Viral proteins resolve the virus-vector conundrum during hemipteran-mediated transmission by subverting salicylic acid signaling pathway

Plant viruses pose substantial threats to crop production and most depend on hemipteran vectors (whiteflies, aphids, leafhoppers) for inter-plant transmission. Vector feeding delivers virus to new hosts and simultaneously triggers host defenses, notably hormone-mediated immunity. While jasmonate (JA) signaling typically responds to chewing herbivores, hemipteran infestation is associated with accumulation of salicylic acid (SA) and induction of SA-regulated defense genes. SA signaling is also a core component of antiviral immunity in plants, creating a potential conflict for vector-borne viruses whose transmission inherently provokes SA defenses. Viral proteins are known to manipulate host processes, including hormone signaling, to suppress immunity. For begomoviruses associated with betasatellites, the betasatellite-encoded βC1 suppresses JA biosynthesis/signaling to enhance vector performance. However, how vector-mediated SA signaling affects virus infection, and whether vector-borne viruses evolved strategies to counter SA defenses elicited by their vectors, has remained unclear. Here the authors investigate whether whitefly-induced SA impacts begomovirus infection and how co-infecting betasatellites and other vector-borne viruses subvert SA signaling to promote infection and transmission.

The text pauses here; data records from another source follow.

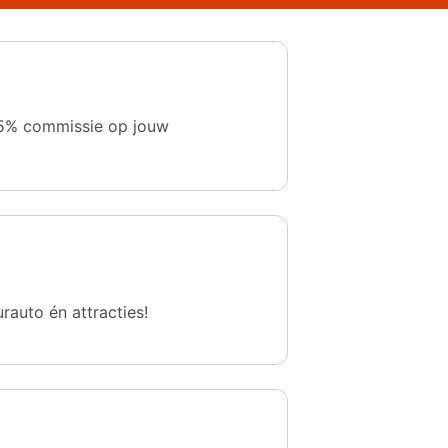
 1,5% commissie op jouw
urauto én attracties!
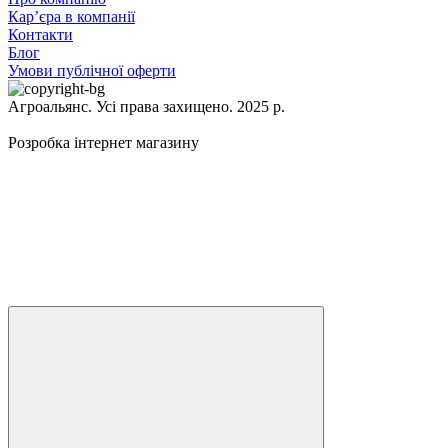
Кар’єра в компанії
Контакти
Блог
Умови публічної оферти
Агроальянс. Усі права захищено. 2025 р.
Розробка інтернет магазину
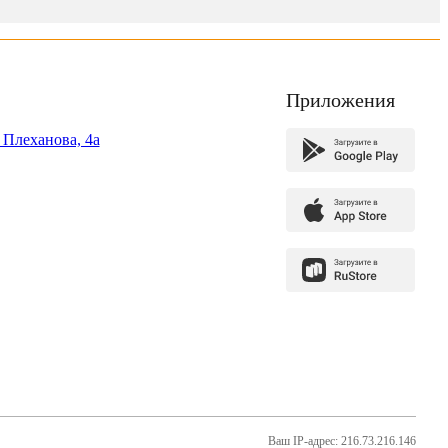
Приложения
. Плеханова, 4а
Ваш IP-адрес: 216.73.216.146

Prior studies establish: (1) Hemipteran feeding commonly induces SA accumulation and SA-responsive gene expression in plants, while chewing herbivores activate JA signaling. (2) SA signaling mediates antiviral defenses across diverse plant-virus systems; exogenous SA or SA pathway components can limit viral replication. (3) Viral proteins target plant hormone pathways; for begomovirus-betasatellite complexes, βC1 suppresses JA signaling and aids vector performance. (4) Several RNA virus effectors (e.g., CMV 2b, TuMV HC-Pro) have been reported to interfere with SA-mediated defenses. Despite this, direct mechanisms by which vector-borne viruses overcome vector-induced SA defenses during transmission have been poorly characterized. This study situates itself at the intersection of vector-induced SA immunity and virus-encoded suppression mechanisms, focusing on the HSP90–NPR3 node in SA signaling.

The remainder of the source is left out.